2 AS 18.66.990(3)(A) defines “domestic violence” to include the commission “by a household member against another household member” of “a crime against the person under AS 11.41.” AS 11.41.230 defines assault in the fourth degree as occurring when any of the following three conditions are met: “(1) that person recklessly causes physical injury to another person; (2) with criminal negligence that person causes physical injury to another person by means of a dangerous instrument; or (3) by words or other conduct that person recklessly places another person in fear of imminent physical injury.” AS 11.41.320 defines the crime of “custodial interference in the first degree” to occur when a “person violates AS 11.41.330 [defining custodial interference in the second degree] and causes the child . . . to be (1) removed from the state; or (2) kept outside the state.” AS 11.41.330 defines the crime of custodial interference in the second degree as occurring when “a relative of a child under 18 years of age . . . [,] knowing that [he or she] has no legal right to do so, . . . takes, entices, or keeps that child . . . from a lawful custodian with intent to hold the child . . . for a protracted period.”

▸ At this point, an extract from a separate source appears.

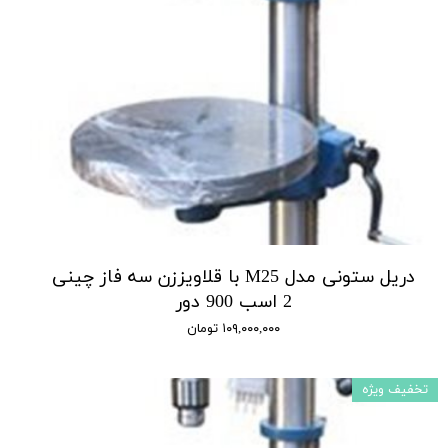
دریل ستونی مدل M25 با قلاویززن سه فاز چینی
2 اسب 900 دور
۱۰۹,۰۰۰,۰۰۰ تومان
تخفیف ویژه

-3- 1499 The superior court found that all three instances of mutual assault began with Monika grabbing Dennis unjustifiably and Dennis using disproportionate and unnecessary force in response. With respect to the first instance of mutual assault, the superior court found “credible” Dennis’s testimony that Monika “grabbed him in the hallway while he was going to say goodnight to the children and that he . . . h[e]ld her arms and back[ed] her down the hallway into the bedroom to calm her down.” With respect to the second and third instances of mutual assault, the superior court credited Monika’s testimony that she initiated contact with Dennis by grabbing him when Dennis was disciplining their son and that Dennis used vastly disproportionate force in response. In one instance, Dennis “pushed [Monika] up against the bathroom door with his hands around her neck[,]. . . caus[ing] her pain.” In another, Dennis “pushed [Monika] up against the wall, . . . pushed her back to the bedroom, pushed her onto the bed, and held her down with his full body weight while yelling at her, [causing] fear.” In both instances, the superior court found “no evidence that [the son] was being hurt” or that Monika’s grabbing Dennis was “necessary in defense of the child.” With regard to Dennis’s allegation of custodial interference, the superior court found that there was no dispute that Dennis signed a statement giving permission for Monika to take the children with her to Canada. And the superior court noted that the parties did not dispute that Monika had originally “agreed to return on February 28, 2011.” But Monika “conceded that she stayed longer than she planned,” and the superior court found “credible” Dennis’s testimony that Monika “called him on February 13th and said she was moving in with her father and keeping the children.” Monika returned to Alaska with the children after Dennis threatened to pursue an action in Canada under international law. After making these findings and issuing the domestic violence protective orders, the superior court addressed the parents’ motions for temporary custody. The

-4- 1499 superior court concluded that, given its findings above, both parents had a history of domestic violence under AS 25.24.150(h)3 that triggered the rebuttable presumption under AS 25.24.150(g)4 against awarding custody of a child to either parent.